> _Goal of the exercise_
A word-for-word copy of every entry below is required; the images do not belong in it.

> _Saved data entries_

-- Opening Marker --

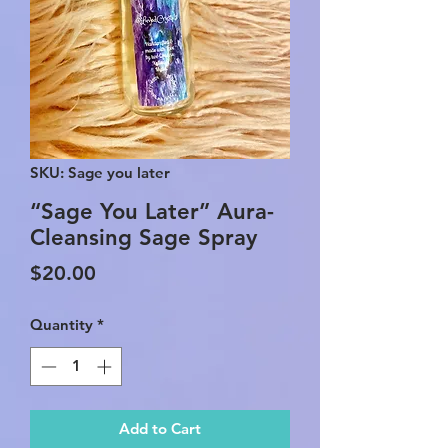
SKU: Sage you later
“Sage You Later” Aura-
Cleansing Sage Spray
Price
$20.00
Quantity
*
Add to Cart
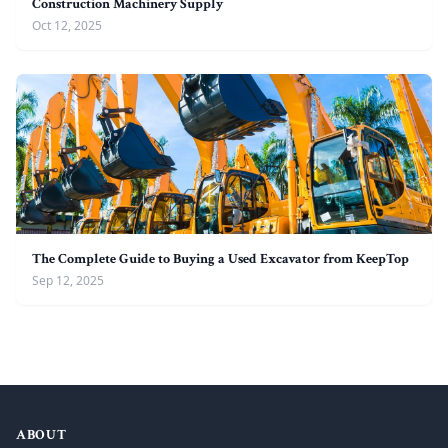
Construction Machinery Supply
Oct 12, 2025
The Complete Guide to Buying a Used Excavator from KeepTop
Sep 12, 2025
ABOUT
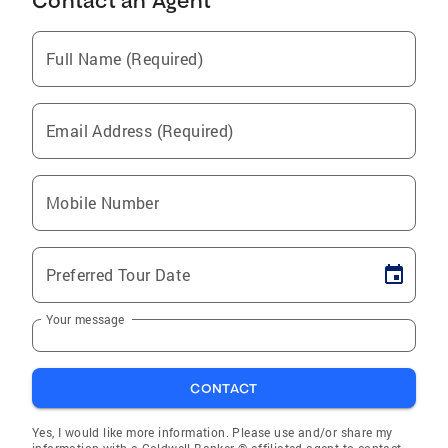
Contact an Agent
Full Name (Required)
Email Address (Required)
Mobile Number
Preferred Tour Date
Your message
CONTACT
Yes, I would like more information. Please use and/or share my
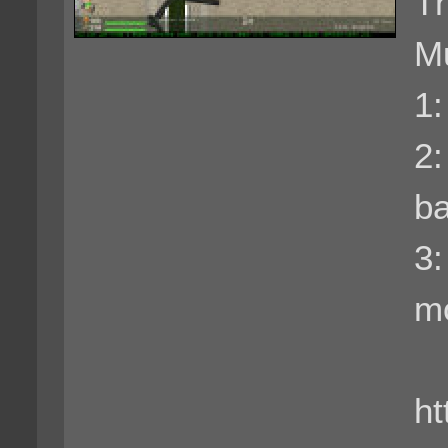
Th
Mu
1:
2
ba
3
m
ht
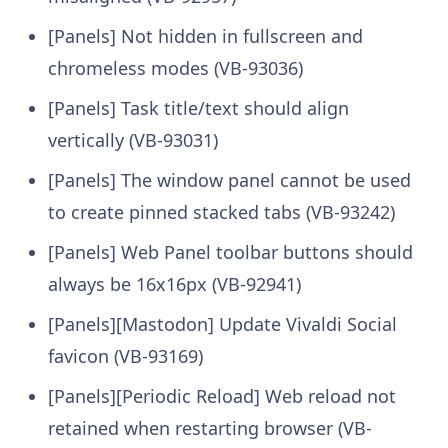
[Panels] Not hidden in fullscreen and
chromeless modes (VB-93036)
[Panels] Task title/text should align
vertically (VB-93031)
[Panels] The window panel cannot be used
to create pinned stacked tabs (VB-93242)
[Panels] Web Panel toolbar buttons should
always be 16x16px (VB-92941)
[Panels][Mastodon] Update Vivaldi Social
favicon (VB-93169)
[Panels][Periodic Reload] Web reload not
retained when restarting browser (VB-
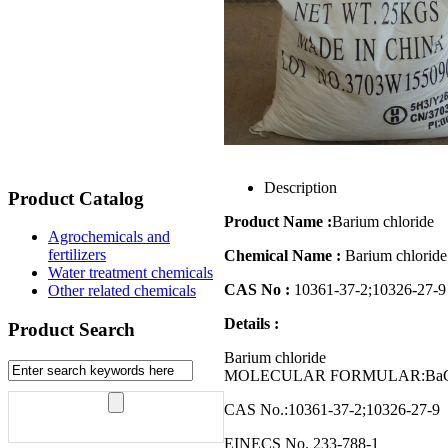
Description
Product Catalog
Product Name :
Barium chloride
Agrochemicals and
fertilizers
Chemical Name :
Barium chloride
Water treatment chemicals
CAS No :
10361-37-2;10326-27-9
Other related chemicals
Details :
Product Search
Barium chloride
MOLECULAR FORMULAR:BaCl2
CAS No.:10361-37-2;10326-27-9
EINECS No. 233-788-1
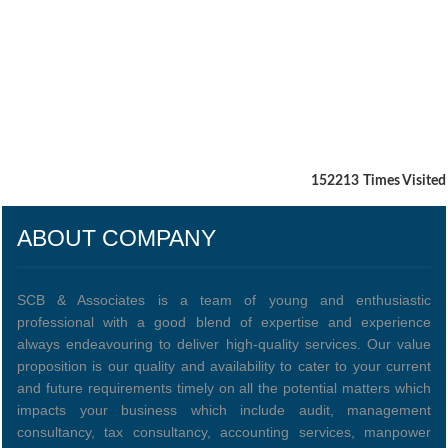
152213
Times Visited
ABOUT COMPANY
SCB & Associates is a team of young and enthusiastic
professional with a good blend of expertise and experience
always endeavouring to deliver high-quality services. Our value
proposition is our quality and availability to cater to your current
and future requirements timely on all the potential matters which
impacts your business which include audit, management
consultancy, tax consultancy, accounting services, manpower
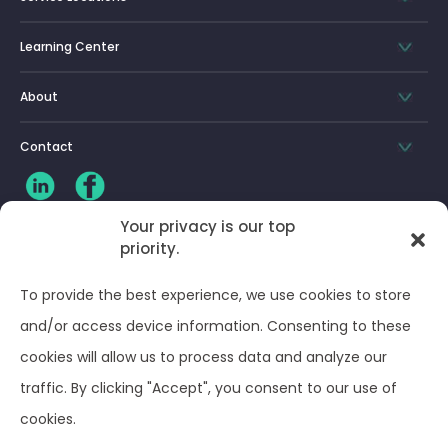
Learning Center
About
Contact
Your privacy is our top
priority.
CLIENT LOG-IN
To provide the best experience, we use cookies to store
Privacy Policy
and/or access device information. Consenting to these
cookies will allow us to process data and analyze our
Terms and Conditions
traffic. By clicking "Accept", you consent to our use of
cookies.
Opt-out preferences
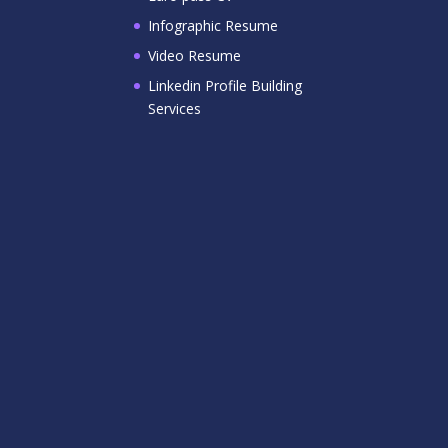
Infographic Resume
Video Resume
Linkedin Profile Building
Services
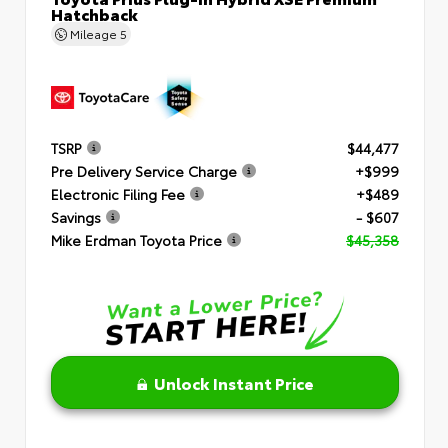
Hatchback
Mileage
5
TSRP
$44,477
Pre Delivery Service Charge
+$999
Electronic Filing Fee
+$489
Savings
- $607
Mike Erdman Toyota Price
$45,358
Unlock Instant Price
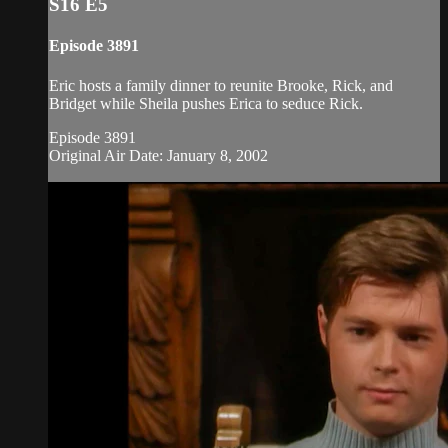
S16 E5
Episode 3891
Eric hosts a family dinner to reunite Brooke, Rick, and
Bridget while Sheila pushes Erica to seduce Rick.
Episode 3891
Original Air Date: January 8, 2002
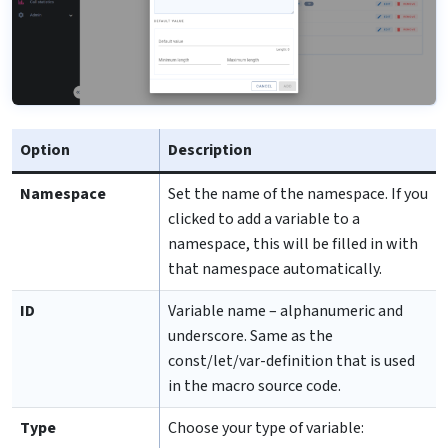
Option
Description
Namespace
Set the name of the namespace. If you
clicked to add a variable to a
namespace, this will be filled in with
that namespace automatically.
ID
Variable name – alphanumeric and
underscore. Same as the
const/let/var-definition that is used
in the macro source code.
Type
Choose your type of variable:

-- Closing Marker --

> _Finished exercise_
SKU: Sage you later
“Sage You Later” Aura-
Cleansing Sage Spray
Price
$20.00
Quantity
*
Add to Cart
Construction Machinery Supply
Oct 12, 2025
The Complete Guide to Buying a Used Excavator from KeepTop
Sep 12, 2025
ABOUT
Contact an Agent
Full Name (Required)
Email Address (Required)
Mobile Number
Preferred Tour Date
Your message
CONTACT
Yes, I would like more information. Please use and/or share my
Th
Mu
1:
2
ba
3
m
ht
[Panels] Not hidden in fullscreen and
chromeless modes (VB-93036)
[Panels] Task title/text should align
vertically (VB-93031)
[Panels] The window panel cannot be used
to create pinned stacked tabs (VB-93242)
[Panels] Web Panel toolbar buttons should
always be 16x16px (VB-92941)
[Panels][Mastodon] Update Vivaldi Social
favicon (VB-93169)
[Panels][Periodic Reload] Web reload not
retained when restarting browser (VB-
Description
Product Catalog
Product Name :
Barium chloride
Agrochemicals and
fertilizers
Chemical Name :
Barium chloride
Water treatment chemicals
CAS No :
10361-37-2;10326-27-9
Other related chemicals
Details :
Product Search
Barium chloride
MOLECULAR FORMULAR:BaCl2
CAS No.:10361-37-2;10326-27-9
EINECS No. 233-788-1
152213
Times Visited
ABOUT COMPANY
SCB & Associates is a team of young and enthusiastic
professional with a good blend of expertise and experience
always endeavouring to deliver high-quality services. Our value
proposition is our quality and availability to cater to your current
and future requirements timely on all the potential matters which
impacts your business which include audit, management
consultancy, tax consultancy, accounting services, manpower
Learning Center
About
Contact
Your privacy is our top
priority.
CLIENT LOG-IN
To provide the best experience, we use cookies to store
Privacy Policy
and/or access device information. Consenting to these
cookies will allow us to process data and analyze our
Terms and Conditions
traffic. By clicking "Accept", you consent to our use of
cookies.
Opt-out preferences
Infographic Resume
Video Resume
Linkedin Profile Building
Services
Hatchback
Mileage
5
TSRP
$44,477
Pre Delivery Service Charge
+$999
Electronic Filing Fee
+$489
Savings
- $607
Mike Erdman Toyota Price
$45,358
Unlock Instant Price
S16 E5
Episode 3891
Eric hosts a family dinner to reunite Brooke, Rick, and
Bridget while Sheila pushes Erica to seduce Rick.
Episode 3891
Original Air Date: January 8, 2002
Option
Description
Namespace
Set the name of the namespace. If you
clicked to add a variable to a
namespace, this will be filled in with
that namespace automatically.
ID
Variable name – alphanumeric and
underscore. Same as the
const/let/var-definition that is used
in the macro source code.
Type
Choose your type of variable:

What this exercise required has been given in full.